Le Osterie d’Italia slow food si distinguono per la qualità dell’accoglienza e dell’ospitalità, l’attenzione ai prodotti locali e alle tradizioni e il rapporto tra qualità e prezzo. Pilastri fondamentali del sussidiario del mangiar bere all’ italiana, sono raccolte in una guida" Osterie d’Italia", acquistabile sul sito slowfood.it.,  in libreria, mentre l’applicazione Iphone è scaricabile direttamente dall’ App Store.

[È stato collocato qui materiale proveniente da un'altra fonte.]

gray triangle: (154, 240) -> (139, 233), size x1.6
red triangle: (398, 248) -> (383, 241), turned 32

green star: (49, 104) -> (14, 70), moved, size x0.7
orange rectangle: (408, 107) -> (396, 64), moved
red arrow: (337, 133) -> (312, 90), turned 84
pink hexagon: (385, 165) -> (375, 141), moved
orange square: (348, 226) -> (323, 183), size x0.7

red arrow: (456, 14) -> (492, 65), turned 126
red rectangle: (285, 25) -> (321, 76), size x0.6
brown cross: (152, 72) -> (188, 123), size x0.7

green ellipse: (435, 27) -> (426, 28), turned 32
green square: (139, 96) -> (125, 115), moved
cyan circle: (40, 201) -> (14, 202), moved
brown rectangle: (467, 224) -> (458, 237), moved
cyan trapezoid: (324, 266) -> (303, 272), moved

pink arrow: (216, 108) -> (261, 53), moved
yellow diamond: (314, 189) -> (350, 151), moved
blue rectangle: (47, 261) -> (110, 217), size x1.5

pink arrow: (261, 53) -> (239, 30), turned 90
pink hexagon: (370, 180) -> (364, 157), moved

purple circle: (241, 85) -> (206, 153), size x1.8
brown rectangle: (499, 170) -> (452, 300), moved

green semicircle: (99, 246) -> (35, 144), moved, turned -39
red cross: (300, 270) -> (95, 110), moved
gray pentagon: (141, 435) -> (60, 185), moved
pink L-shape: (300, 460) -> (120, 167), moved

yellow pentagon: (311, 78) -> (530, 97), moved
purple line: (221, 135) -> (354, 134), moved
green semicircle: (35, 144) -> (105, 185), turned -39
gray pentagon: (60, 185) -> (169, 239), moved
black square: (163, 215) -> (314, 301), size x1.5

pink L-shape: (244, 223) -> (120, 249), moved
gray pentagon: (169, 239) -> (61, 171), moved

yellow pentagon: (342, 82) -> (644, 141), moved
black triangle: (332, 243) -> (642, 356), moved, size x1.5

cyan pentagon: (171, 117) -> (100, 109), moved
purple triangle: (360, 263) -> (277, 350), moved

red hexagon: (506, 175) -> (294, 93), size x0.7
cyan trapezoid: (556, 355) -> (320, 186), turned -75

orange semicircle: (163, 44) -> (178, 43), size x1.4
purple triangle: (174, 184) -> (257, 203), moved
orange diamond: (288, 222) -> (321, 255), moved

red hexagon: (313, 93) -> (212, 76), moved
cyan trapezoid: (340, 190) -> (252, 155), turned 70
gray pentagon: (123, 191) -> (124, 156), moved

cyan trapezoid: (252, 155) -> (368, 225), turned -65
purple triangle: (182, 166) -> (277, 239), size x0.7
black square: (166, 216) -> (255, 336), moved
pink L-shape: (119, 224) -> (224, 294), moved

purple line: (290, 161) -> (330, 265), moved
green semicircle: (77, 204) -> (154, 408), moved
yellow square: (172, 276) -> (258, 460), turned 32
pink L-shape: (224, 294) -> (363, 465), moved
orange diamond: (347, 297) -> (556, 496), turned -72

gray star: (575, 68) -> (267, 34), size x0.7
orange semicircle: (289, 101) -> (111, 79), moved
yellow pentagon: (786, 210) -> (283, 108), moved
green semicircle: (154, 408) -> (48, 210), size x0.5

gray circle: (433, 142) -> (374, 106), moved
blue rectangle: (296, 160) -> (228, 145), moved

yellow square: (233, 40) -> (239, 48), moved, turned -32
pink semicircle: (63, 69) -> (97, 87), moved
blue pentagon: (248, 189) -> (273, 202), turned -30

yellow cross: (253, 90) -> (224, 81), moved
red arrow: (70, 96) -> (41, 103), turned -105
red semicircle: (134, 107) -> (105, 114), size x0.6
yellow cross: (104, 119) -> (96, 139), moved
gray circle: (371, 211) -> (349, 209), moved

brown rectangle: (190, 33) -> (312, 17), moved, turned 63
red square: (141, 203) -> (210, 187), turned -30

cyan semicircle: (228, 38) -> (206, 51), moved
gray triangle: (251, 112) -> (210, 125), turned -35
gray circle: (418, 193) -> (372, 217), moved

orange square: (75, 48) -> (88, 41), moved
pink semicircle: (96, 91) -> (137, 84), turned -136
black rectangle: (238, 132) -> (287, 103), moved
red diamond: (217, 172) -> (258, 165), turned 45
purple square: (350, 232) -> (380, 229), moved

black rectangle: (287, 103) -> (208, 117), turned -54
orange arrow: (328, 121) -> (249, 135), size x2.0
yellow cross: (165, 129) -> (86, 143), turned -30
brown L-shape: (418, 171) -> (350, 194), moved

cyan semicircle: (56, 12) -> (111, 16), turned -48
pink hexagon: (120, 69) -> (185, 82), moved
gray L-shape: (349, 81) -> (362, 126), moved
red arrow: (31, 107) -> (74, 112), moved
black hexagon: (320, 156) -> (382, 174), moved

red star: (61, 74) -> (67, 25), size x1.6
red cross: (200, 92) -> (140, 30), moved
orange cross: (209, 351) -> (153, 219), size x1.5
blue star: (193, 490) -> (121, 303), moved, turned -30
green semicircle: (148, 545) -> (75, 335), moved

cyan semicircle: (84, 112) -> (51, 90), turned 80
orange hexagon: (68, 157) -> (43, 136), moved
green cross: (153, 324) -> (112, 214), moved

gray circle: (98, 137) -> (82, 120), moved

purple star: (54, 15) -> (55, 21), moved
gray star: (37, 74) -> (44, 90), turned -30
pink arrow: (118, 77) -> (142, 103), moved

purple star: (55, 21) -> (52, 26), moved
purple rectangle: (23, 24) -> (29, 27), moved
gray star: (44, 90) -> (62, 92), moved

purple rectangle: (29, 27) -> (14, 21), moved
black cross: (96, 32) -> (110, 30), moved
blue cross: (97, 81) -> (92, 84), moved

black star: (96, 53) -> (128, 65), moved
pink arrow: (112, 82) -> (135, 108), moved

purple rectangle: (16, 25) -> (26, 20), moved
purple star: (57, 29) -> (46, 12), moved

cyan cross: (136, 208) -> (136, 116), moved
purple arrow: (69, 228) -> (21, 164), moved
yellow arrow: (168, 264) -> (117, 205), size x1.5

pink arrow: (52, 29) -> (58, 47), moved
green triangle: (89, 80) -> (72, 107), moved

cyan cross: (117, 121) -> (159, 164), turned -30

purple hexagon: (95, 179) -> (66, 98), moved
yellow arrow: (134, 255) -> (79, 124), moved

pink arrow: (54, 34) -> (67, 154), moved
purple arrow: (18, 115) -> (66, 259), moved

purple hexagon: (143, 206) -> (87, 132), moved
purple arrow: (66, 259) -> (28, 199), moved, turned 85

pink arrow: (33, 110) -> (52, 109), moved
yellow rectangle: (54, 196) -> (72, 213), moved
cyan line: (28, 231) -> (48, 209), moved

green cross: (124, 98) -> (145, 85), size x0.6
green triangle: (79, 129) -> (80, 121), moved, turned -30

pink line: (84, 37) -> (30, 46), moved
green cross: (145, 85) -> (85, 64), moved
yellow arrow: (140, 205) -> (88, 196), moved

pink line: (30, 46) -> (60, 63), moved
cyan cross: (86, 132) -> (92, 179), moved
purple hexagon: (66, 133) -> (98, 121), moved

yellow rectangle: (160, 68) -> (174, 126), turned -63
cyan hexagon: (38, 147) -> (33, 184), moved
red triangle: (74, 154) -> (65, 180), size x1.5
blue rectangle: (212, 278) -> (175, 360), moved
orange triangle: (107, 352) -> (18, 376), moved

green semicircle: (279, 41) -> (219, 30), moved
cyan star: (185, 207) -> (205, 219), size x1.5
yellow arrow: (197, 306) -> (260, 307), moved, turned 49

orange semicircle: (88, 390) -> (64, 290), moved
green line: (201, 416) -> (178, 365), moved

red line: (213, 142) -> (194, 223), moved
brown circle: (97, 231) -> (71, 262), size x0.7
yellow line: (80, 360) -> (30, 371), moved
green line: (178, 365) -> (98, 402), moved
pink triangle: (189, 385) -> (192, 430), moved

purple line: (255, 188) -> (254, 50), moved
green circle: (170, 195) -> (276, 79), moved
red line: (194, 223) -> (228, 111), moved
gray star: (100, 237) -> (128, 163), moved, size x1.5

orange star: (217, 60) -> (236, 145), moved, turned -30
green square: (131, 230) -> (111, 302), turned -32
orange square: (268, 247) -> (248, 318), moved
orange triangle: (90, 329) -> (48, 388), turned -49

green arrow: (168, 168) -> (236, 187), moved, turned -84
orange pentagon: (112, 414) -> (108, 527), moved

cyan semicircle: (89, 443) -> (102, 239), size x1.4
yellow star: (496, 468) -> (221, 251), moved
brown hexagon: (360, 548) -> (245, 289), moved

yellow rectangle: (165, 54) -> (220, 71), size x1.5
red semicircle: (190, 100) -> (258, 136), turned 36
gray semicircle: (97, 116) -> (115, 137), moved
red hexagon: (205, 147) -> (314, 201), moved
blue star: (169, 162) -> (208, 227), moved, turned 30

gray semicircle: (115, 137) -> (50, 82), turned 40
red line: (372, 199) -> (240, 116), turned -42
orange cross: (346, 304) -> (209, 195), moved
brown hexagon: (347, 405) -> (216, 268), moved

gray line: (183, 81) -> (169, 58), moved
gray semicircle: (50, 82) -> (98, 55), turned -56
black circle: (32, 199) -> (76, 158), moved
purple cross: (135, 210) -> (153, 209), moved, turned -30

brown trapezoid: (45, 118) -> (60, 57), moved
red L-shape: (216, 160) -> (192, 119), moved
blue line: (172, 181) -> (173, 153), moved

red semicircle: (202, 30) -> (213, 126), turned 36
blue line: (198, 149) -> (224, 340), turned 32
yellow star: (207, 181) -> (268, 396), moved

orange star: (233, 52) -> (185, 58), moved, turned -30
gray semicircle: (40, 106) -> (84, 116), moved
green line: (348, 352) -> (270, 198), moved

Osterie d’Italia, si sa, non è una guida come tutte le altre. Si distingue per l’estrema attenzione e la cura con cui gli oltre 400 collaboratori hanno visitato le osterie nelle varie regioni. Pilastri fondamentali del sussidiario del mangiar bere all’ italiana, pubblicato da più di vent’ anni da Slow Food Editore, restano la qualità dell’accoglienza e dell’ospitalità, l’attenzione ai prodotti locali e alle tradizioni e il rapporto tra qualità e prezzo.

I simboli per riconoscere i locali selezionati: la Chiocciola per le osterie che più di altre entusiasmano per ambiente, cucina, accoglienza, assegnata quest’anno a 231 locali; la Bottiglia, per le osterie con le cantine più fornite e rappresentative della regione; e il Formaggio, per i locali che presentano la migliore selezione di caci. Segnalazione particolare è riservata ai locali accessibili ai disabili e  a quelli che aderiscono al progetto Alimentazione Fuori Casa dell’Associazione Italiana Celiachia. Ristoranti ma non solo: indicati anche i bar e le pasticcerie per una sosta piacevole, o i negozi e gli artigiani dove acquistare specialità gastronomiche locali. Da quest’anno è possibile riconoscere i ristoranti che aderiscono al progetto dell’Alleanza tra cuochi e Presìdi Slow Food, la rete di chef che si impegnano ad avere nel menù almeno tre prodotti dei Presìdi e a menzionare il nome dei produttori.